# I still don't believe it...



## Kiko&Kalani (Aug 10, 2010)

If I didn't see it with my own eyes, I wouldn't believe it really happened. Kiko has turned into a very curious bird. He investigates everything. He is constantly watching and coming over to check out what I am doing, even when I go to the bathroom, he is there watching.  

Well, today I was cleaning the bathroom and Kiko was a little annoyed with me (pacing back and forth, cooing). When I finished cleaning, (and here's the part that's hard to believe) he flew up on the toilet seat, turned around and pooped in the toilet!!! Wouldn't that be great if he made a habit of that?

But that's not all... He also tries to answer the phone! No kidding, he's done it twice now. When the phone rings, he flys over to the phone and starts pecking at the buttons!


----------



## Pawbla (Jan 6, 2009)

Well, you could praise him every time he does it and give him some treat! . Just like a dog, haha!


----------



## Danerra (Dec 2, 2010)

LOL!!!! That's awesome!!! i had been wondering about the intelligence of these birds and their curiosity levels compared to the parakeets and cockatiels I've owned. Sounds like you have a pretty sharp one!!!
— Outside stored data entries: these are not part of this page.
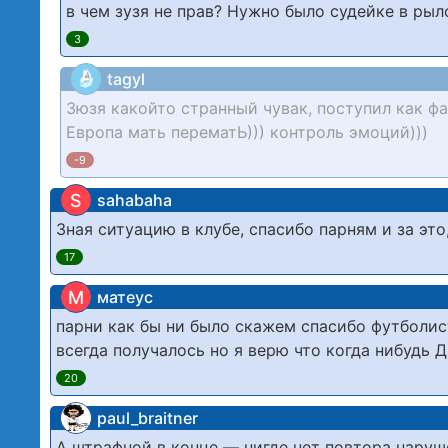
в чем зузя не прав? Нужно было судейке в р
3
tagyl
Зюзя какойто странный чувак, поступил как ф
Европа мать перематЬ))) контроль эмоций)))
-9
S
sahabaha
Зная ситуацию в клубе, спасибо парням и за это
17
М
матеус
парни как бы ни было скажем спасибо футболист
всегда получалось но я верю что когда нибудь
20
paul_braitner
А штрафной в конце — нигде нет повтора наруш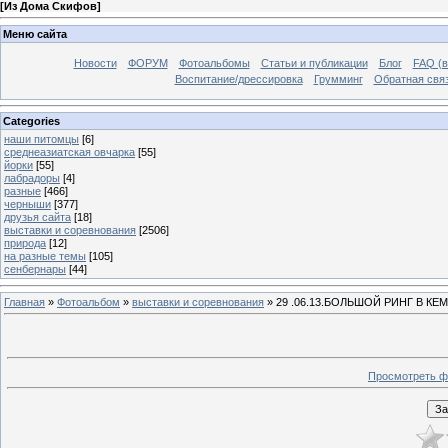
[
Из Дома Скифов
]
Меню сайта
Новости
ФОРУМ
Фотоальбомы
Статьи и публикации
Блог
FAQ (в
Воспитание/дрессировка
Грумминг
Обратная свя
Categories
наши питомцы
[6]
среднеазиатская овчарка
[55]
йорки
[55]
лабрадоры
[4]
разные
[466]
черныши
[377]
друзья сайта
[18]
выставки и соревнования
[2506]
природа
[12]
на разные темы
[105]
сенбернары
[44]
Главная
»
Фотоальбом
»
выставки и соревнования
» 29 .06.13.БОЛЬШОЙ РИНГ В К
Просмотреть ф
I'm not talking about studies showing their intelligence levels, but more what it would mean in my home


----------



## Pigeonlove (May 6, 2008)

That is so cool! Hope you can get that on video!


----------



## spirit wings (Mar 29, 2008)

if you time it just right they can poop in or on just about anything you want them too...lol..


----------



## doveone52 (Aug 3, 2009)

spirit wings said:


> if you time it just right they can poop in or on just about anything you want them too...lol..


Ain't that the truth!


----------



## Kiko&Kalani (Aug 10, 2010)

Kiko did the toilet thing again! I thought maybe that first time was a fluke. I wasn't there to see it, but he was the only one out (Kalani was sitting on her eggs) and when I went into the bathroom, there it was in the bowl There is nothing he could have perched on and made the shot, so he must have done the same as the last time. Of course, that doesn't make up for all the times he has pooped on other things.  

It's kind of too bad that it is Kiko doing this, beacause that bird has a real problem with camera's (hates having his pic taken). I have a better chance getting a pic/video of the Lockness Monster! 
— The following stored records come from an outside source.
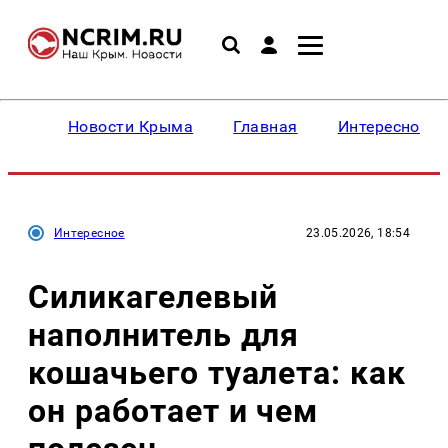
Новости Крыма
Главная
Интересное
Интересное
23.05.2026, 18:54
Силикагелевый
наполнитель для
кошачьего туалета: как
он работает и чем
Now if we can just work on that timing thing...


----------



## Danerra (Dec 2, 2010)

LOL!!! Time for surveillance cameras!!!


----------



## Kiko&Kalani (Aug 10, 2010)

Danerra said:


> LOL!!! Time for surveillance cameras!!!


Great idea! I can get one of those nanny cams, but in this case it would be a Pigi Cam


----------



## drifter (Oct 7, 2009)

I hope he doesn't fall into that toilet bowl or take a notion to bathe in it because I doubt that he could get out.


----------



## Quazar (Jul 27, 2010)

Kiko&Kalani said:


> Great idea! I can get one of those nanny cams, but in this case it would be a Pigi Cam


Just remember to make sure its off when anyone else is in


----------



## Kiko&Kalani (Aug 10, 2010)

grifter said:


> I hope he doesn't fall into that toilet bowl or take a notion to bathe in it because I doubt that he could get out.


Yikes, I hadn't thought about that! The only saving grace I have there is that Kiko doesn't like to take baths (never has). I caught him faking one day. He splashes the water all of the place with his head then lays out next to his bath bowl and pretends to be drying off. So I started giving him showers and he loves them. He actually holds his wing stretched out for me to spray under.


----------



## Kiko&Kalani (Aug 10, 2010)

Quazar said:


> Just remember to make sure its off when anyone else is in


Oh yeah, that would not be good


----------



## Danerra (Dec 2, 2010)

http://www.spygear4u.com/hidden-video-cameras.asp

LOL, if you need help finding one... did a quick google for you!!! Like Quazar said, you might want to let the humans know about it


----------



## spirit wings (Mar 29, 2008)

you know some people have taught parrots to poop in the toidie...lol.. really...


----------



## Quazar (Jul 27, 2010)

Danerra said:


> http://www.spygear4u.com/hidden-video-cameras.asp
> 
> LOL, if you need help finding one... did a quick google for you!!! Like Quazar said, you might want to let the humans know about it


Prices look pretty steep there, 
If you have a something like "Maplin" "Radioshak" or "RS" electronic component stores in the states they should be relatively inexpensive for a CCTV type cam that will plug directly into your PC or laptop (obviously need a long cable lol)


----------



## Kiko&Kalani (Aug 10, 2010)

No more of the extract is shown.